FLSA retaliation. Affirming dismissal of the technician’s FLSA retaliation claim on summary judgment, the Eighth Circuit agreed that he failed to cast doubt on CenturyLink’s assertion that it terminated him due to low productivity. In particular, he asserted that the director held “a grudge” against him for his participation in the 2007 lawsuit and for threatening litigation after his 2011 termination. His lawsuit did not directly contest the earlier terminations, but instead contended that his 2015 firing arose from his activities in 2007 and 2011.
“Grudge” argument rejected. As evidence that the director harbored a “grudge” in 2015, the technician pointed to his 2011 communication with CenturyLink and the director, including his threatened lawsuit. He also questioned the sincerity of the director’s statement that he was cleared to return to CenturyLink, though he admittedly had no evidence “whatsoever” that the director had been untruthful. Nonetheless, he argued that the mistakenly forwarded email from the contracting firm created a triable issue as to whether he was truly cleared to return. The Eighth Circuit disagreed.

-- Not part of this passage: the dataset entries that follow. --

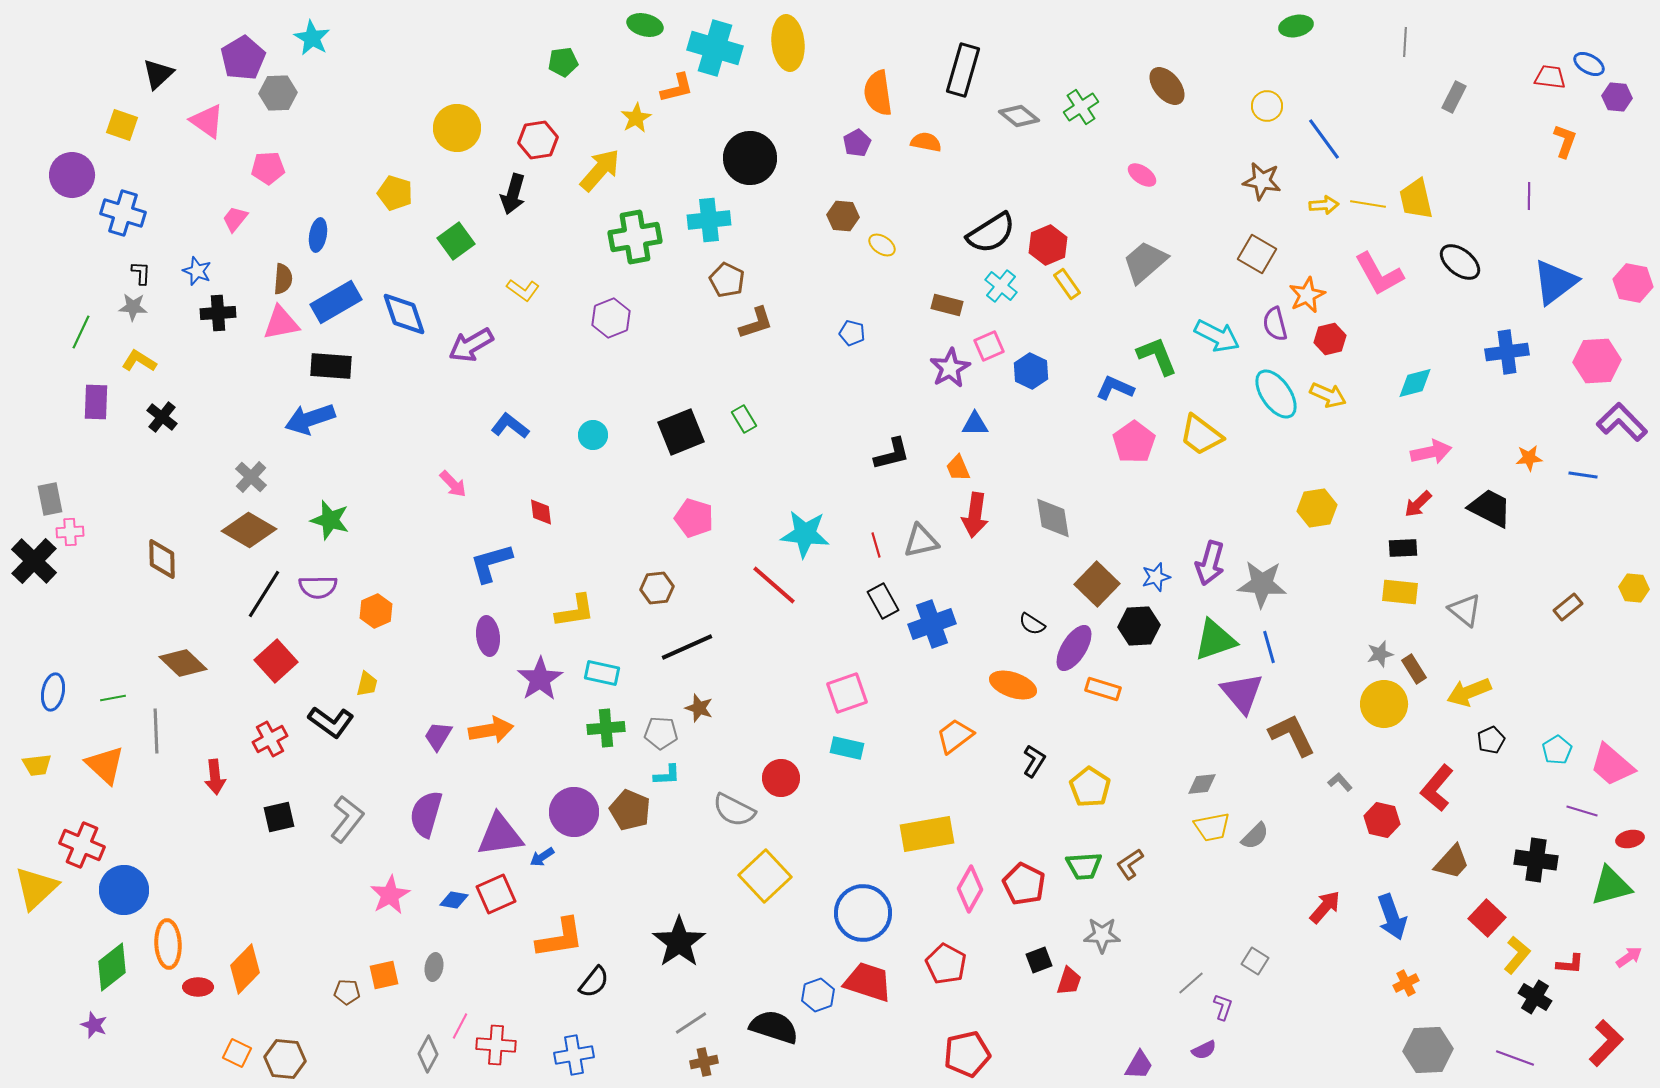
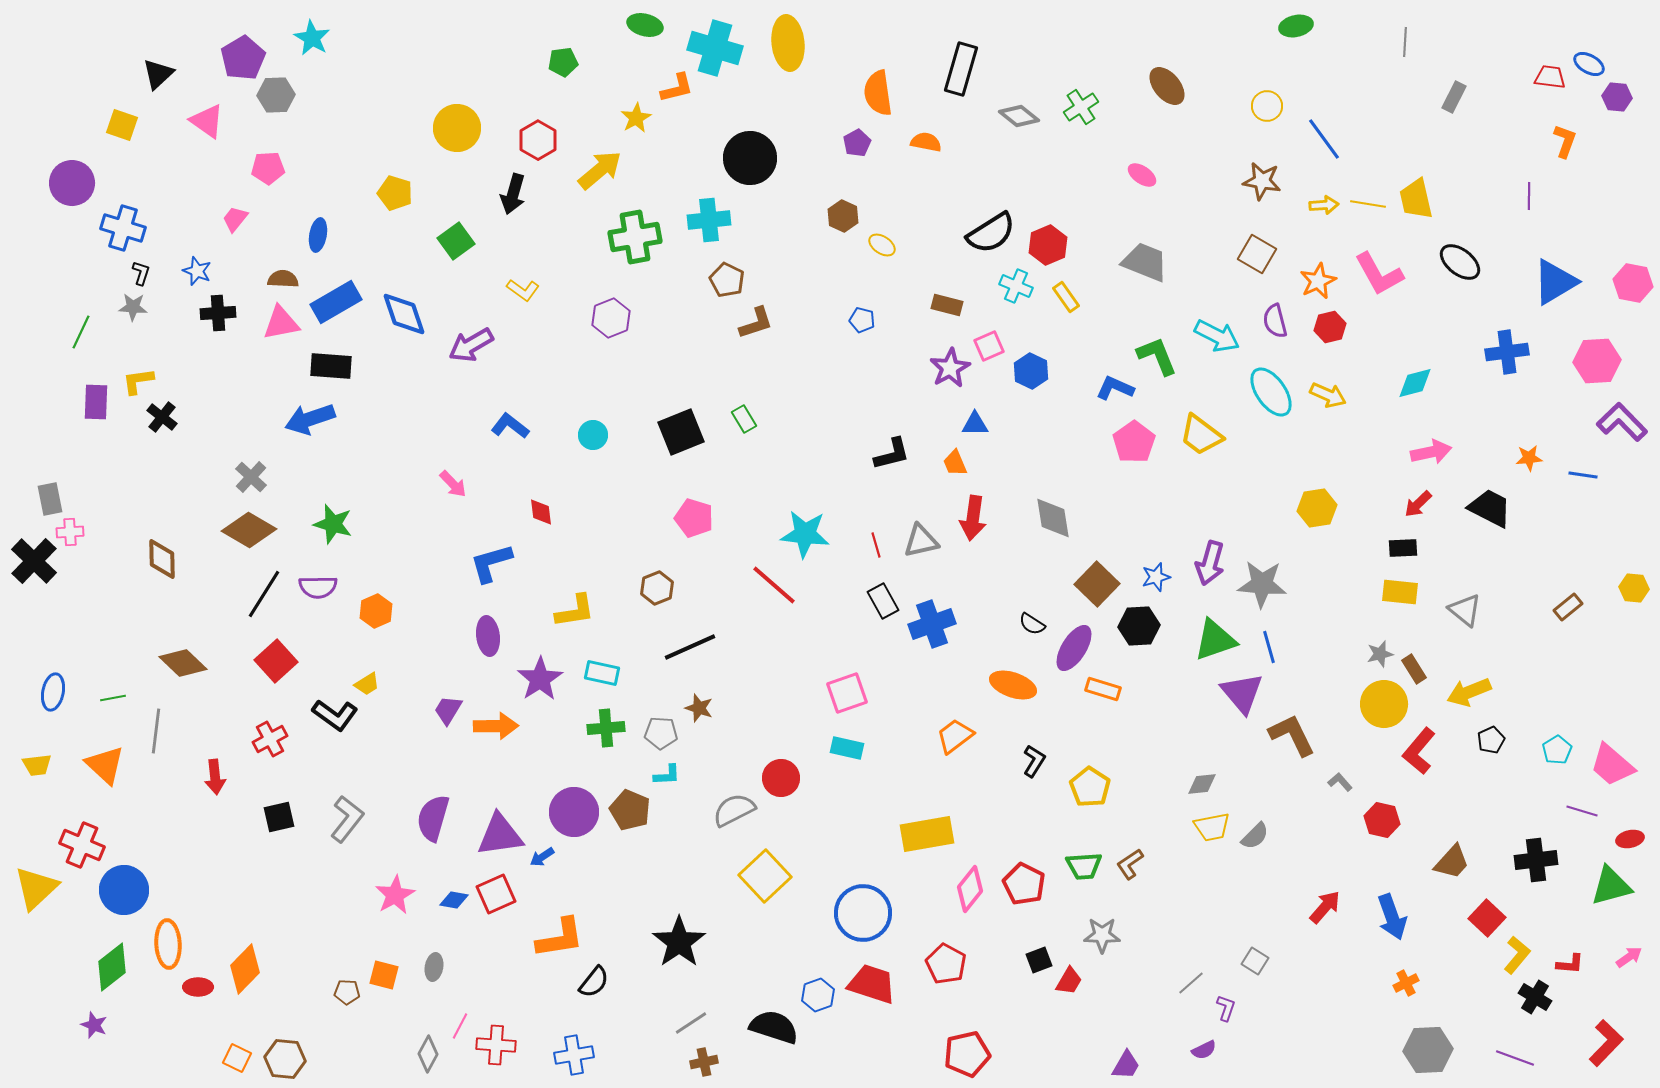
black rectangle at (963, 70): moved 2 px left, 1 px up
gray hexagon at (278, 93): moved 2 px left, 2 px down
red hexagon at (538, 140): rotated 21 degrees counterclockwise
yellow arrow at (600, 170): rotated 9 degrees clockwise
purple circle at (72, 175): moved 8 px down
blue cross at (123, 213): moved 15 px down
brown hexagon at (843, 216): rotated 20 degrees clockwise
gray trapezoid at (1145, 262): rotated 63 degrees clockwise
black L-shape at (141, 273): rotated 15 degrees clockwise
brown semicircle at (283, 279): rotated 92 degrees counterclockwise
blue triangle at (1555, 282): rotated 6 degrees clockwise
yellow rectangle at (1067, 284): moved 1 px left, 13 px down
cyan cross at (1001, 286): moved 15 px right; rotated 16 degrees counterclockwise
orange star at (1307, 295): moved 11 px right, 14 px up
purple semicircle at (1275, 324): moved 3 px up
blue pentagon at (852, 333): moved 10 px right, 13 px up
red hexagon at (1330, 339): moved 12 px up
yellow L-shape at (139, 361): moved 1 px left, 20 px down; rotated 40 degrees counterclockwise
cyan ellipse at (1276, 394): moved 5 px left, 2 px up
orange trapezoid at (958, 468): moved 3 px left, 5 px up
red arrow at (975, 515): moved 2 px left, 3 px down
green star at (330, 520): moved 3 px right, 4 px down
brown hexagon at (657, 588): rotated 16 degrees counterclockwise
black line at (687, 647): moved 3 px right
yellow trapezoid at (367, 684): rotated 44 degrees clockwise
black L-shape at (331, 722): moved 4 px right, 7 px up
orange arrow at (491, 730): moved 5 px right, 4 px up; rotated 9 degrees clockwise
gray line at (156, 731): rotated 9 degrees clockwise
purple trapezoid at (438, 736): moved 10 px right, 26 px up
red L-shape at (1437, 788): moved 18 px left, 37 px up
gray semicircle at (734, 810): rotated 126 degrees clockwise
purple semicircle at (426, 814): moved 7 px right, 4 px down
black cross at (1536, 860): rotated 15 degrees counterclockwise
pink diamond at (970, 889): rotated 9 degrees clockwise
pink star at (390, 895): moved 5 px right
orange square at (384, 975): rotated 28 degrees clockwise
red trapezoid at (1069, 981): rotated 12 degrees clockwise
red trapezoid at (868, 982): moved 4 px right, 2 px down
purple L-shape at (1223, 1007): moved 3 px right, 1 px down
orange square at (237, 1053): moved 5 px down
purple trapezoid at (1139, 1065): moved 13 px left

Though the email indicated otherwise, CenturyLink both maintained contact with him and cleared him to return. The director also personally advised him he was cleared to return, as did the email’s sender.
Didn’t return due to slowdown. The technician was not able to return in 2011 because of a seasonal slowdown in work, not because of the director’s alleged animus. And it was undisputed that CenturyLink released its entire contract workforce for the winter in November 2011. Though the technician speculated that it did so to avoid rehiring him, “no reasonable jury could conclude that CenturyLink released its entire contractor workforce simply to avoid rehiring [him].”
Timing not suspicious. The court also rejected the technician’s assertion that the director’s “grudge” was evidenced by his involvement in his 2015 termination after only two weeks. Though he argued that the unusual timing and manner of his firing suggested an improper motive, the director testified to terminating contractors after just two weeks in the past. The technician also didn’t counter the director’s claim that he had not even recognized his name when he directed his termination. The director supervised about 325 employees and a contractor workforce with near 100 percent yearly turnover, lending credence to this assertion.
Low productivity undisputed. The record did, however, support CenturyLink’s contention that his low productivity played the key role in his release. Three managers all cited this as the primary reason for his termination and his supervisor in 2015 indicated that he was falling far short of the expected five to six jobs per day, as he had been completing no more than two or three jobs. This led the supervisor to suggest terminating him well before the director became involved. The technician did not challenge the accuracy of those numbers and admittedly had no reason to believe that the more recently hired supervisor was being dishonest or malicious. Considering the uncontroverted evidence of his low productivity and lack of comparators, he failed to demonstrate pretext.
Other claims. The appeals court also affirmed the dismissal of his claim under the Minnesota Whistleblower Act since the state’s definition of “employee” explicitly excluded “independent contractors.” And because CenturyLink and the director did not violate any law and their interference was not independently tortious, his tortious interference also failed.